Penyuluhan dan pelatihan juga mutlak diperlukan oleh institusi atau lembaga-
lembaga terkait. hal ini dimaksudkan agar mereka dapat bekerja secara profesional dan
sesuai prosedur agar dapat menjalankan perannya dalam penanggulangan bencana
secara maksimal.Contohnya adalah aparat keamanan (TNI dan POLRI) juga
membutuhkan pelatihan SAR dan deteksi bencana susulan karena juga bertugas
mencari korban dan mengamankan lokasi yang ditinggalkan.
K. Materi Penyuluhan
Materi dan siapa yang terlibat dalam suatu penyuluhan bencana akan sangat
kompleks untuk dijelaskan karena tergantung dari jenis bencana, lokasi, waktu, dan
kebijakan pemerintah. Jenis bencana yang satu dengan yang lainnya memiliki
karakteristik tersendiri dan penanganan/pencegahan yang berbeda pula. Begitupun
dengan lokasi yang berbeda, medan yang dihadapi, sumber daya yang ada untuk
dimanfaatkan untuk menanggulangi bencana, serta institusi yang berkompeten
memberi penyuluhan akan berbeda di tiap lokasi.
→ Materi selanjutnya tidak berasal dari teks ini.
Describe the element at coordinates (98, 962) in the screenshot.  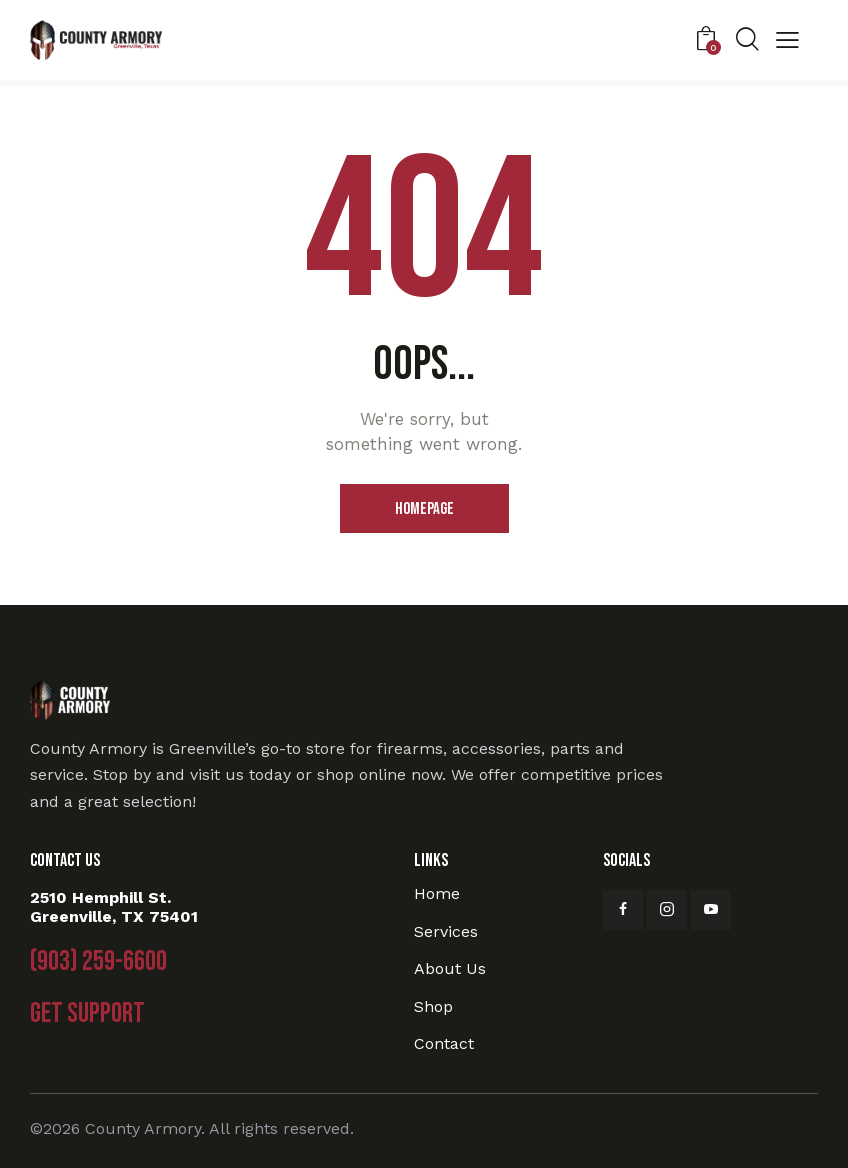 I see `(903) 259-6600` at that location.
Namun secara garis besar BNPB (Badan Nasional Penanggulangan Bencana)
lah yang menjadi tonggak utama penanggulangan bencana (termasuk di dalamnya
edukasi dan penyuluhan) di tingkat nasional berdasarkan UU No.24 Th. 2007. Badan
ini lah yang paling kompeten dalam nanagemen bencana termasuk memberikan
pedoman-pedoman tentang langkah pencegahan dan penanggulangan bencana kepada
institusi lain maupun lembaga dan masyarakat.
Dari situs BNPB pula disebutkan institusi-institusi lain yang bekerja sama
dengan BNPB karena memiliki kompetensi di bidang yang berkaitan dengan
penanggulangan bencana. Beberapa di antaranya adalah Kementrian ESDM yang
berkompetensi dalam merencanakan dan mengendalikan upaya mitigasi terkait
bencana geologi. Kementrian Pertanian berkompetensi dalam mitigasi bencana
kekeringan dan masalah pertanian. Kementrian kesehatan berkompetensi di bidang
pelayanan kesehatan dan medik. Kemenristek berkompetensi melakukan penelitian
untuk perencanaan penanggulangan bencana. BMKG berkompetensi bidang
pemantauan potensi bencana. Basarnas berkompetensi di bidang SAR. Bakosurtanal
berkompetensi bidang pemetaan resiko bencana. Masih banyak instansi lainnya yang
disebutkan BNPB memiliki kompetensi di bidang yang berhubungan dengan bencana
sehingga dapat dijadikan sumber dalam penyuluhan dan edukasi terhadap suatu
bencana.
Lembaga swadaya masyarakat maupun lembaga internasional pun dapat
dijadikan sumber materi penyuluhan bencana ini. Apabila lembaga tersebut memang
memiliki kompetensi yang baik dalam penanggulangan bencana, tidak jadi masalah
bila lembaga tersebut yang melakukan penyuluhan. Seperti yang dijelaskan
sebelumnya bahwa pencegahan dan penanggulangan bencana adalah tanggung jawab
bersama, sehingga peran aktif seluruh elemen sangat dibutuhkan. Jadi asalkan
memiliki kompetensi yang dibutuhkan apapun institusi dan lembaga dapat dijadikan
rujukan dalam materi penanggulangan bencana
L. Contoh Penyuluhan
Seperti dijelaskan sebelumnya bahwa penyuluhan bencana sifatnya sangat
fleksibel tergantung faktor jenis bencana, lokasi, dan lainnya. Oleh karena itu di sini
akan dijelaskan terkonsentrasi pada salah satu contoh bencana dan penyuluhannya
saja. Letusan Gunung Merapi adalah bahasan pada materi ini.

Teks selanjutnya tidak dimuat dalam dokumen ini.